Orientação: Professora Sofia Gonçalves

2022-2023




SOBRE O PROJETO


Contra-Arquivo A Mouraria, é um arquivo digital que integra uma investigação teórico-prática. Esta investigação teve como base o estudo do arquivo enquanto instituição, enquanto espaço, processo e discurso, com poder de preservar narrativas e memórias, ao mesmo tempo que exclui registos num processo de seleção que não pode ser considerado neutro, mas que tem certamente um caráter político. Comunidades socialmente à margem são frequentemente desconsideradas nas políticas de aquisição dos arquivos, acabando por se dar prioridade ao armazenamento de narrativas relativas a grupos dominantes na sociedade. Como consequência, consulta-se a história sob pontos de vista enviesados, perdem-se memórias sociais e culturais, negam-se espaços representativos, o que dificulta o acesso e construção de identidades, enquanto se perpetuam sistemas estruturais de marginalização e/ou opressão já tão enraizados na nossa sociedade.

De forma a compreender como se poderia desenvolver um artefacto de caráter crítico, que não só questionasse o arquivo tradicional, mas também representasse um espaço de comunicação de silêncios não naturais presentes nos arquivos, tornou-se relevante investigar práticas críticas de design. A investigação contemplou assim também um estudo sobre o design crítico, e procurou perceber de que forma esta abordagem poderia beneficiar de uma revisão à luz de outras práticas de design não hegemónicas, bem como das teorias da interseccionalidade.

Foi nesta revisão da disciplina que se encontrou a postura de design a adotar no desenvolvimento deste projeto: a que compreende a opressão como uma experiência simultaneamente individual e coletiva, resultante da interseção de diferentes sistemas, reconhecendo o papel do design na propagação da opressão através do desenho de sistemas e objetos e, consequentemente, propondo-se a contrariar este paradigma. Considerou-se ainda fundamental a integração das experiências, visões, conhecimentos e práticas/tradições locais, de quem se encontra em posição de desvantagem na matriz de dominação, num processo de design colaborativo e horizontal. Para isso, envolvemos a comunidade da Mouraria e a Associação Renovar a Mouraria em todo o desenvolvimento do projeto, num processo colaborativo e horizontal. Encontrou-se ainda no contra-arquivo o modelo mais adequado, como conceito que diverge fundamentalmente do arquivo convencional, contestando-o.
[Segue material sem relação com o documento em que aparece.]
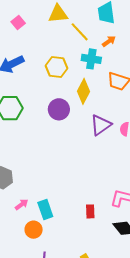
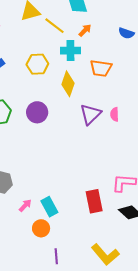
purple circle: (59, 109) -> (37, 112), moved
red rectangle: (90, 211) -> (94, 201), size x1.6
ASSOCIAÇÃO RENOVAR A MOURARIA


A comunidade residente no bairro da Mouraria tem uma caracterização particular: constituída por uma grande percentagem de população migrante, enfrenta preconceitos, estigmas e dificuldades de integração, tanto em termos práticos (entrada no mercado laboral, obtenção de cidadania, de residência), como em termos sociais (barreiras linguísticas e culturais). Apesar do bairro da Mouraria se encontrar no centro da cidade, é um território que se encontra à margem, não por uma questão territorial e urbana, mas por motivos sociais, culturais e económicos. São comunidades como esta que frequentemente não encontram lugar nos arquivos comuns, tornando-se relevante contrariar o sistema e procurar formas alternativas de disseminar estas narrativas, promovendo e valorizando estes lugares e comunidades.

Desde 2008 que a Associação Renovar a Mouraria tem procurado dinamizar o bairro, desenvolvendo projetos com e para a comunidade, não só no sentido de facilitar a integração e envolvimento dos residentes, mas também de forma a celebrar e partilhar a diversidade cultural que existe neste território. Este projeto só foi possível de concretizar através da colaboração fundada com esta associação, que não só disponibilizou a maior parte dos conteúdos presentes neste arquivo e que resultam de projetos por eles anteriormente implementados, como também se envolveu no desenvolvimento do próprio projeto, acompanhando as várias fases, desde a idealização à concretização deste protótipo.

Colaborar com a Associação Renovar a Mouraria foi essencial para o desenvolvimento deste contra-arquivo, não só pelo acesso proporcionado a conteúdos já existentes, mas principalmente pelo seu conhecimento da realidade do território, adquirido ao longo dos vários anos de operação. A Associação foi a ponte com a comunidade, ao providenciarem um retrato da população residente, das dinâmicas do território e dos projetos passados/em curso que visam responder a dificuldades identificadas, de forma a mais facilmente se encontrar o lugar que este contra-arquivo poderia ter, de modo a servir a comunidade que visa representar. Assim, agradece-se a disponibilidade da Associação Renovar a Mouraria ao longo do desenvolvimento desta investigação, particularmente da Rita e da Marina, que acompanharam e participaram mais de perto na construção deste repositório.